2.10. Chromatin Immunoprecipitation Quantitative Polymerase Chain Reaction
Chromatin immunoprecipitation quantitative polymerase chain reaction (ChIP-qPCR) was performed in the Tax-inducible system using an anti-Tax antibody together with matched IgG negative-control immunoprecipitation. qPCR amplicons targeted the HMGB1 promoter interval -1163 to -975, a distal negative-control region, and the NFKBIA promoter as a positive-control Tax-responsive locus (Supplementary Table S18). Enrichment was calculated as IgG-normalized fold enrichment. Positive-control recovery at NFKBIA and minimal signal at the distal negative-control region were used as internal validity checks for antibody specificity and assay performance.
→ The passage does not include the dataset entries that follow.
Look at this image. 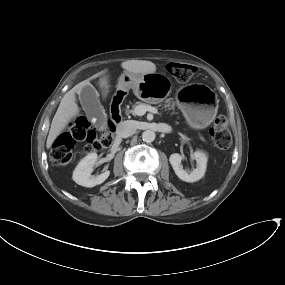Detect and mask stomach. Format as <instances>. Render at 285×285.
I'll use <instances>...</instances> for the list:
<instances>
[{
  "label": "stomach",
  "mask_w": 285,
  "mask_h": 285,
  "mask_svg": "<svg viewBox=\"0 0 285 285\" xmlns=\"http://www.w3.org/2000/svg\"><path fill=\"white\" fill-rule=\"evenodd\" d=\"M169 84L168 78L162 73L136 75L125 71L118 80V90L133 89L135 95L148 103L159 99L154 97L162 85ZM176 103L182 111L187 123L194 129L206 128L217 113L216 97L213 91L202 84H190L178 90Z\"/></svg>",
  "instance_id": "stomach-1"
}]
</instances>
2.11. HMGB1 Perturbation and Metabolic Assays
HMGB1 was knocked down with siRNA in Tax-off and Tax-on states, and a rescue condition was generated by HMGB1 re-expression after knockdown. Primary metabolic endpoints were extracellular lactate concentration, ECAR, and glucose uptake. qPCR and immunoblot validation of glycolysis- and immune-related readouts are provided in Supplementary Figure S4 and Supplementary Tables S12-S14.
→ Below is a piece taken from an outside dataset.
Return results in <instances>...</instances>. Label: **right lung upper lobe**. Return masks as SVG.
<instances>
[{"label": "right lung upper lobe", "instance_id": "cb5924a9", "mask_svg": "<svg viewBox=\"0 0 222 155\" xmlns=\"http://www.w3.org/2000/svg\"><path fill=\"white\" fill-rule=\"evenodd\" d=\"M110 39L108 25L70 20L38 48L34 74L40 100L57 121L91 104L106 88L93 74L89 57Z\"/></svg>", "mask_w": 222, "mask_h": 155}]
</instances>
2.12. Flow Cytometry and Donor-Matched Immune Co-culture Assays
For immune co-culture experiments, five independent healthy adult donor blood samples were collected after written informed consent. Peripheral blood mononuclear cells were isolated from each donation and activated to generate cytotoxic effector preparations. Each donor-derived effector preparation was tested in parallel against all target-cell conditions, allowing paired donor-level analysis. Target and effector cells were co-cultured at an effector:target ratio of 5:1 for 24 h, a condition chosen to preserve dynamic range in the killing assay. Target-cell killing was defined as the percentage loss of viable target cells relative to paired target-only controls. Supernatant interferon-gamma (IFN-gamma) and lactate were quantified after co-culture. In selected Tax-on conditions, either a PD-L1 blocking antibody or a lactate inhibitor was added to test pathway sensitivity. Surface PD-L1 and Galectin-9 were quantified on target cells as mean fluorescence intensity (MFI) by flow cytometry. Individual donor values are provided in Supplementary Tables S15 and S16.
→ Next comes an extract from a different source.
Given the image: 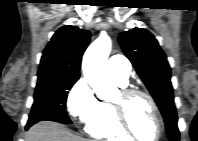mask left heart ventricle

2.13. Primary Outcomes, Multiplicity, and Statistics
The prespecified primary mechanistic endpoints were HMGB1 promoter activation, HMGB1 promoter occupancy by Tax, and the metabolic readouts lactate, ECAR, and glucose uptake. The prespecified primary functional endpoints were target-cell PD-L1 MFI and donor-matched target-cell killing. Other readouts, including Galectin-9 and IFN-gamma, were considered supportive. Two-group bulk-cohort comparisons used two-sided Mann-Whitney U tests when distributional assumptions were uncertain. Tax-switch and other wet-lab comparisons used two-sided Welch's t-tests unless donor matching required paired t-tests. Correlations used Spearman's rho. FDR correction was applied within the candidate-gene differential-expression analyses for each cohort. Because the wet-lab endpoints were hypothesis-driven and hierarchically organized around the primary endpoints above, no across-assay omnibus multiplicity correction was applied; supportive endpoints were interpreted accordingly.
2.14. Ethics
Analyses of public GEO datasets used de-identified public data and did not require additional ethics approval. Donor-derived blood collection for ex vivo immune co-culture assays was performed after written informed consent under institutionally approved protocols in accordance with the Declaration of Helsinki. Consent covered the use of de-identified blood samples for functional immune assays. Because the study did not involve an interventional clinical trial, clinical trial registration was not applicable.